> _What this task involves_:
Look through the data below for the line with "Cada producto refleja nuestra pasión por los" and the line with "para que tu", then output those two and all lines in between, exactly as written.

*** Listed records ***

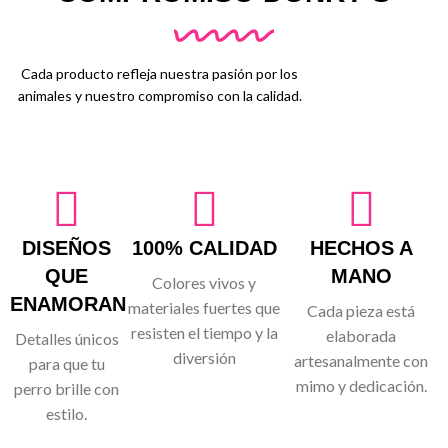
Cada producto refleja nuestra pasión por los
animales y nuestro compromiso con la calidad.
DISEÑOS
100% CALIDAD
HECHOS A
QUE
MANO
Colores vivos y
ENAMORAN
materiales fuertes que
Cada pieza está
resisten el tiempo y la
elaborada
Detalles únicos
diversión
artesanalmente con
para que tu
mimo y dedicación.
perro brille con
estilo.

*** End of Listed records ***
*** Listed records ***

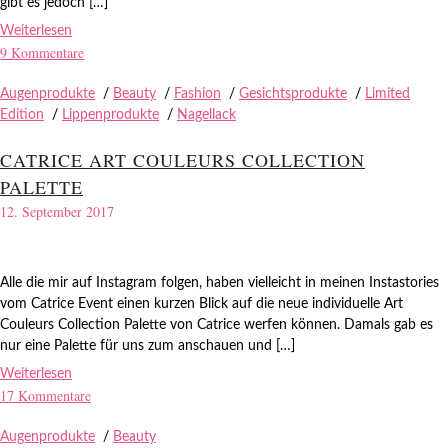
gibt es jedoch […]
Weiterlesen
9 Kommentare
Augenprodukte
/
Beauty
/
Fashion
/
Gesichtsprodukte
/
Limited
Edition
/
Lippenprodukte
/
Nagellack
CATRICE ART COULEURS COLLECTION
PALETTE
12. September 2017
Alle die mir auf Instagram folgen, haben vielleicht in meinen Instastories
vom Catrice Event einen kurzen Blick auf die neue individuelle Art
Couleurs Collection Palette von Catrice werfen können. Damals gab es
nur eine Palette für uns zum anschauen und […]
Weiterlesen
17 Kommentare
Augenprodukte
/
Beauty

*** End of Listed records ***

> _Solution to this exercise_:
Cada producto refleja nuestra pasión por los
animales y nuestro compromiso con la calidad.
DISEÑOS
100% CALIDAD
HECHOS A
QUE
MANO
Colores vivos y
ENAMORAN
materiales fuertes que
Cada pieza está
resisten el tiempo y la
elaborada
Detalles únicos
diversión
artesanalmente con
para que tu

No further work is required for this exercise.